The 10 commandments - Each space should have at least one antique piece
'We love truly beautiful items, antique pieces that stood the test of time, having a history of their own. Offering the great opportunity to leave your personal touch, the unique and original past of these pieces add character to your interior.’
This was the first commandment we came about when assembling this list together, no surprise because the both of us, even before we’ve met each other have been in love with antiques for as long as we can remember.
For Martin, his passion started when he was just a little boy, he loved going through old stuff that was supposed to end up at a thrift store.
He picked out the things he liked to take home, and has been collecting antique pieces ever since.
That’s how Martin has gained a lot of knowledge about the Antique markets, at which he has also gained some great connections who can help him search for the best pieces to add to the Marie Martin collection.
Marie was also thrown into the world of antiques at a young age, but instead of going out by herself, she had a mentor to teach her about what to buy and what not to buy.

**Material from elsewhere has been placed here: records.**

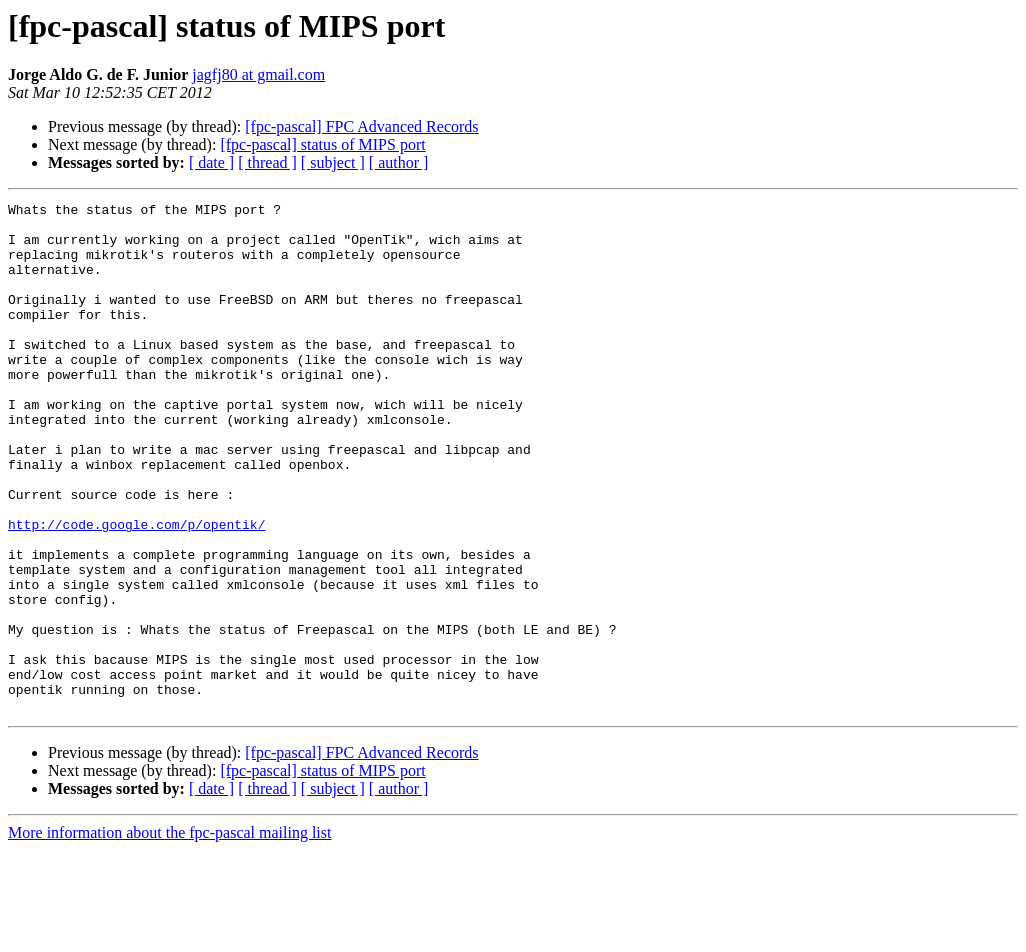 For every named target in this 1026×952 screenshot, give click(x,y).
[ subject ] (333, 162)
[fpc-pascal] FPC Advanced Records (361, 126)
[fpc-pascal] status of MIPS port (322, 144)
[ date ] (211, 162)
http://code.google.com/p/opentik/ (136, 590)
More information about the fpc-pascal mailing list (169, 934)
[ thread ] (267, 162)
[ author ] (399, 162)
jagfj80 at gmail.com (258, 74) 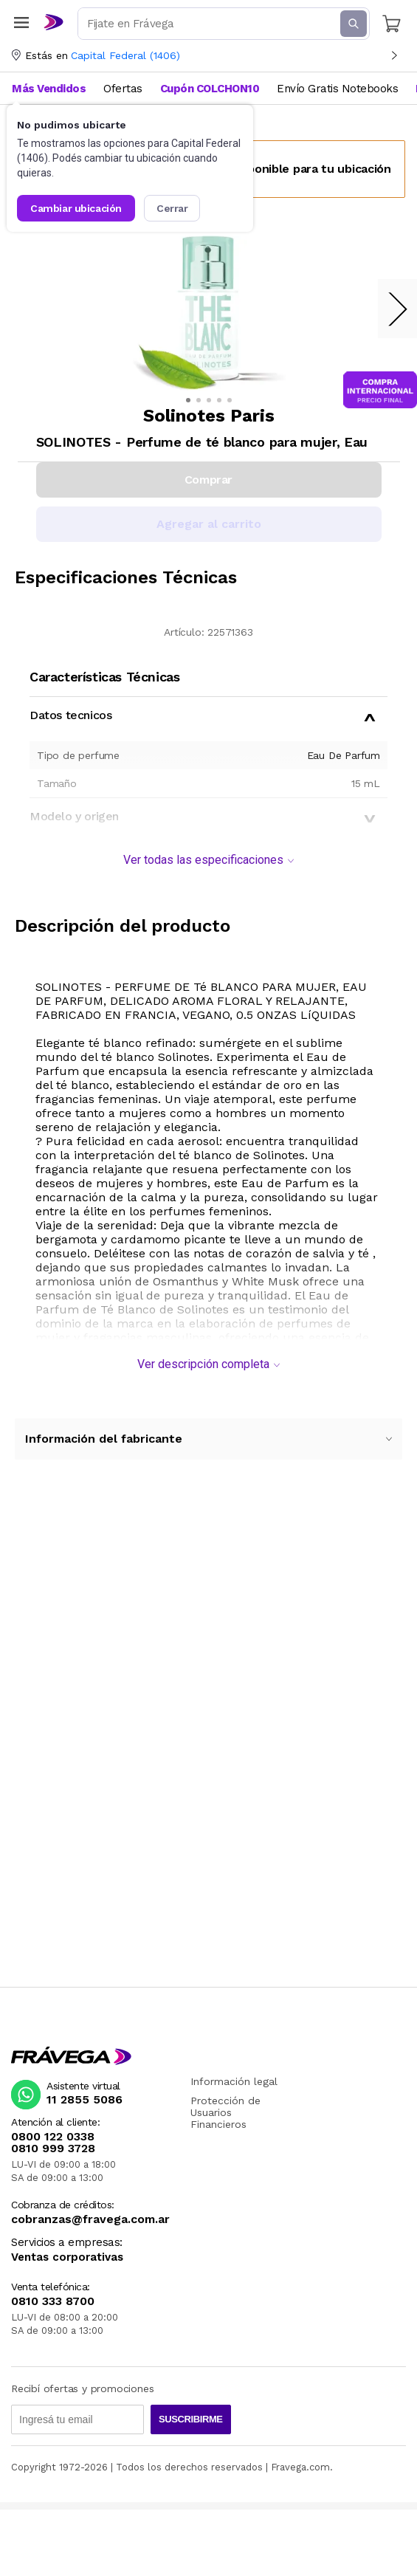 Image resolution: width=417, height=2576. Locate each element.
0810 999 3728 (53, 2148)
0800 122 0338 (52, 2137)
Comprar (208, 480)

That mentor was her dad (who also founded the mother company of Marie Martin), he took her to antique markets all the way from the Netherlands up to Paris.
As a company, Marie Martin is also very happy to have antique pieces in the collection for the recycle/refurbish aspect, by giving a new life to used/older products we can help reducing the massive production of cheap low quality (rubbish) furniture.
Another great aspect about antique pieces is that you can buy stuff that isn’t made in that way anymore, and probably won’t ever be made in that way.
Now that we start using more efficient tools and techniques to create furniture, ancient techniques like wood carving are slowly dying out or are getting crazy expensive because they are only done by specialists.
And as a final plus, antique pieces are always unique, even though they might have been produced in similar ways.
Throughout the time every piece of furniture gets treated different, making them al slowly look apart from each other and so, unique.